When is she going to post on here? Shall we start a sweepstake?


----------



## barryd (May 9, 2008)

It does look a little cramped in that street. It looks a bit like the place we lived when we first got married. Modern (ish) houses overlooked at every angle. some slightly better than others. The people in the slighly less crap houses will look down their noses at her probably. It was the same where we used to live.

Its not like she would have much of a view anyway!


----------



## aldra (Jul 2, 2009)

Don't think it matters,

1302 has got it right, its his motor home its his view

There is no reason why neighbours should be inconvenienced by our motor homes blocking their windows

I value my neighbours too much

but I'm quite private, no one can see into my garden back or front, and very little can be seen of my motor home above the ivy covered wall which we keep trimmed

along with the ivy covered house    
were getting too old but the birds love us

just as well as they cost a fortune in birdseed
and loaves-- brown :lol: :lol: :lol:

Aldra


----------



## Gazzer (May 1, 2005)

The aerial view of my place showing my motorhome and the son-in-laws caravan on my drive is at least four years old but the street view was taken about two years ago and the drive was then empty as we were away....


----------



## Stanner (Aug 17, 2006)

Gazzer said:


> The aerial view of my place showing my motorhome and the son-in-laws caravan on my drive is at least four years old but the street view was taken about two years ago and the drive was then empty as we were away....

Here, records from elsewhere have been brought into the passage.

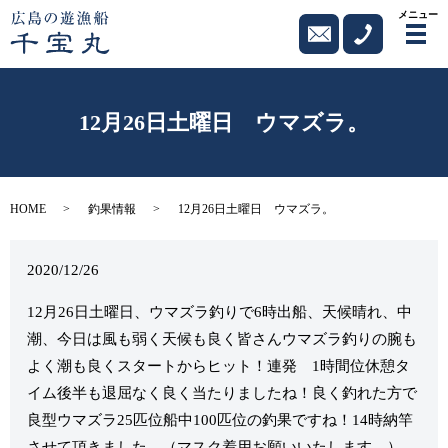
メニュー
メ
12月26日土曜日 ウマズラ。
HOME
釣果情報
12月26日土曜日 ウマズラ。
2020/12/26
12月26日土曜日、ウマズラ釣りで6時出船、天候晴れ、中
潮、今日は風も弱く天候も良く皆さんウマズラ釣りの腕も
よく潮も良くスタートからヒット！連発 1時間位休憩タ
イム後半も退屈なく良く当たりましたね！良く釣れた方で
良型ウマズラ25匹位船中100匹位の釣果ですね！14時納竿
させて頂きました。（マスク着用お願いいたします。）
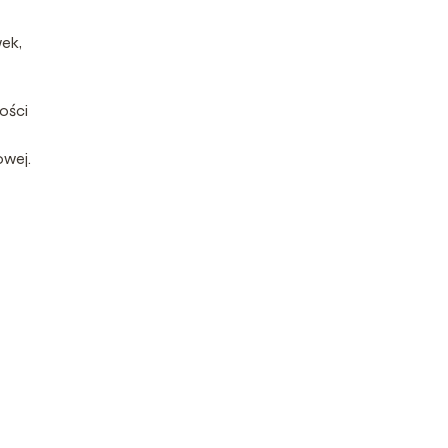
ek,
ości
owej.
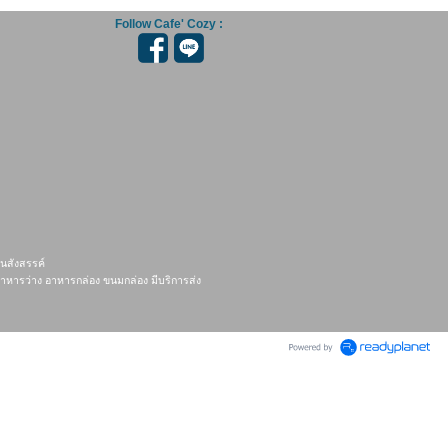
Follow Cafe' Cozy :
านสังสรรค์
าหารว่าง อาหารกล่อง ขนมกล่อง มีบริการส่ง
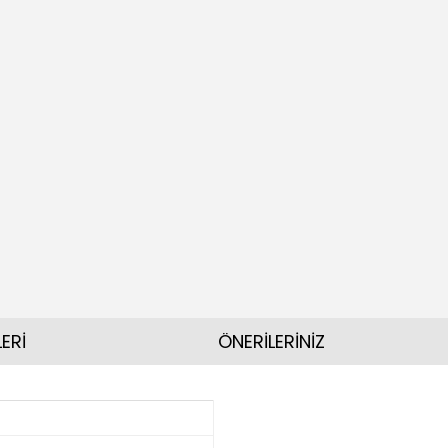
ERİ
ÖNERİLERİNİZ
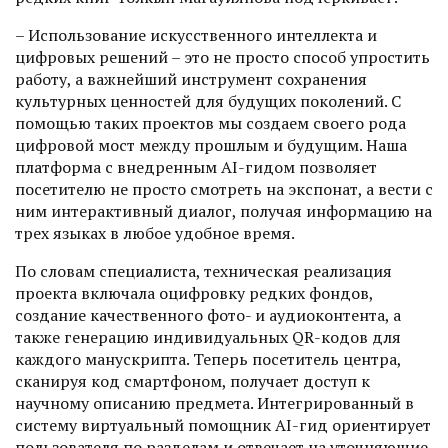
– Использование искусственного интеллекта и
цифровых решений – это не просто способ упростить
работу, а важнейший инструмент сохранения
культурных ценностей для будущих поколений. С
помощью таких проектов мы создаем своего рода
цифровой мост между прошлым и будущим. Наша
платформа с внедренным AI-гидом позволяет
посетителю не просто смотреть на экспонат, а вести с
ним интерактивный диалог, получая информацию на
трех языках в любое удобное время.
По словам специалиста,­ техническая реализация
проекта включала оцифровку редких фондов,
создание качественного фото- и аудиоконтента, а
также генерацию индивидуальных QR-кодов для
каждого манускрипта. Теперь посетитель центра,
сканируя код смартфоном, получает доступ к
научному описанию предмета. Интегрированный в
систему виртуальный помощник AI-гид ориентирует
пользователя по разделам и отвечает на уточняющие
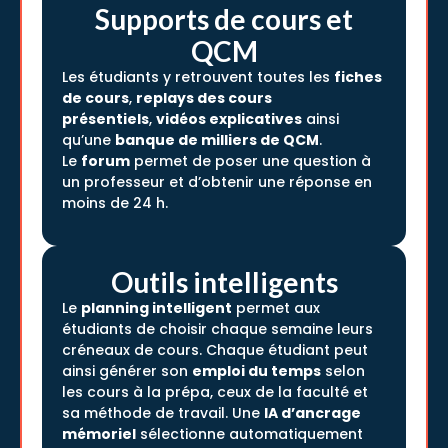
Supports de cours et
QCM
Les étudiants y retrouvent toutes les
fiches
de cours
,
replays des cours
présentiels
,
vidéos explicatives
ainsi
qu’une
banque de milliers de QCM
.
Le
forum
permet de poser une question à
un professeur et d’obtenir une réponse en
moins de 24 h.
Outils intelligents
Le
planning intelligent
permet aux
étudiants de choisir chaque semaine leurs
créneaux de cours. Chaque étudiant peut
ainsi générer son
emploi du temps
selon
les cours à la prépa, ceux de la faculté et
sa méthode de travail. Une
IA d’ancrage
mémoriel
sélectionne automatiquement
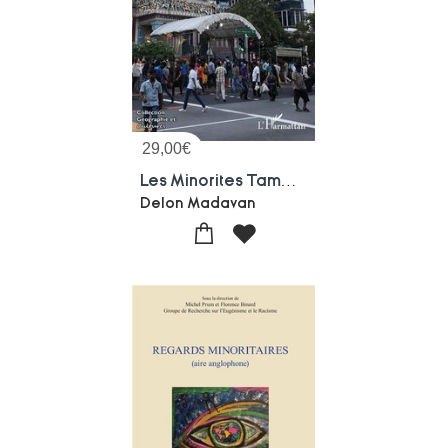
29,00
€
Les Minorites Tamoules A Colombo, Kuala Lumpur Et Singapour : Identites, Integrations Socio-spatiales Et Transnationalites
Delon Madavan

Ahh but, do you take your neighbour's £500 fence with you?


----------



## Gazzer (May 1, 2005)

I wish :lol: His fence is only good for burning!


----------



## Briarose (Oct 9, 2007)

I see the discussion is carrying on, on the Piston Heads forum. I struggle to understand why some folk that don't have motorhomes have such a pet hate for them.

Is it cos they are really jealous :lol:


----------



## teemyob (Nov 22, 2005)

*Jealous*

Jealous:

Still having Problems with our Neighbours.

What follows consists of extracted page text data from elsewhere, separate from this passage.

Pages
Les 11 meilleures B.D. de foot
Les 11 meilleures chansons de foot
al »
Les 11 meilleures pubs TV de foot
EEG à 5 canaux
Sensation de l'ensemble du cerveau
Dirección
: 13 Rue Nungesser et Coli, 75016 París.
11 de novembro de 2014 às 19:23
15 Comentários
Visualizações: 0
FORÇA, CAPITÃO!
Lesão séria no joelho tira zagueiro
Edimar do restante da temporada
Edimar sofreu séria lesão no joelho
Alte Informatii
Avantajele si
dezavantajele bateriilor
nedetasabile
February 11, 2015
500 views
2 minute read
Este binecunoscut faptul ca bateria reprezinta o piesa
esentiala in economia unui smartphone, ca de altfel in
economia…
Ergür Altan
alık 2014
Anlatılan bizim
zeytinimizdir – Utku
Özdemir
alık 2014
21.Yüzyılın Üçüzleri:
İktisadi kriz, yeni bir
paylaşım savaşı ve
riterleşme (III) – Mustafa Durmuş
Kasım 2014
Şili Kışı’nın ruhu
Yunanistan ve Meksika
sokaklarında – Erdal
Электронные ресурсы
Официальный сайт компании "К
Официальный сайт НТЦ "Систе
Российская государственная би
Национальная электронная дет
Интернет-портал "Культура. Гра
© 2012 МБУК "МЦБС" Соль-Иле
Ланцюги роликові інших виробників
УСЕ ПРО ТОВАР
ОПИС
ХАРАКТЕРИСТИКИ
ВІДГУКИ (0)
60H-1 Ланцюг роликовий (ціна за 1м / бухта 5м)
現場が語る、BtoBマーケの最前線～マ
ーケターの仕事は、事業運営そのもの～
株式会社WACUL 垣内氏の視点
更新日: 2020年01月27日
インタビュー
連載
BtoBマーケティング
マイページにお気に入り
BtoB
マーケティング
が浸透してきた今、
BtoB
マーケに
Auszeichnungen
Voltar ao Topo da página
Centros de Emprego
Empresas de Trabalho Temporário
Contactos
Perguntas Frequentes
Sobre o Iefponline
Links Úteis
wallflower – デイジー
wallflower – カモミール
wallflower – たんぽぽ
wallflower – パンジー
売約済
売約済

They had a Motorhome and then a caravan. Then She Made Hubby sell up for package holidays.

7 or so years after they sold up. We got a motorhome. All hell broke loose and they have tried all sorts of Nasty tricks to try and stop us accessing our drive. We even had a solicitors letter from them.

They live 3 houses away.
Our motorhome blocks no light, not even in our house. It sits on a massive drive along with our cars and vans.
Our Nasty neighbour would have to walk out of his house and around from the front door and around the corner of his house to see it. They cannot see it from their window.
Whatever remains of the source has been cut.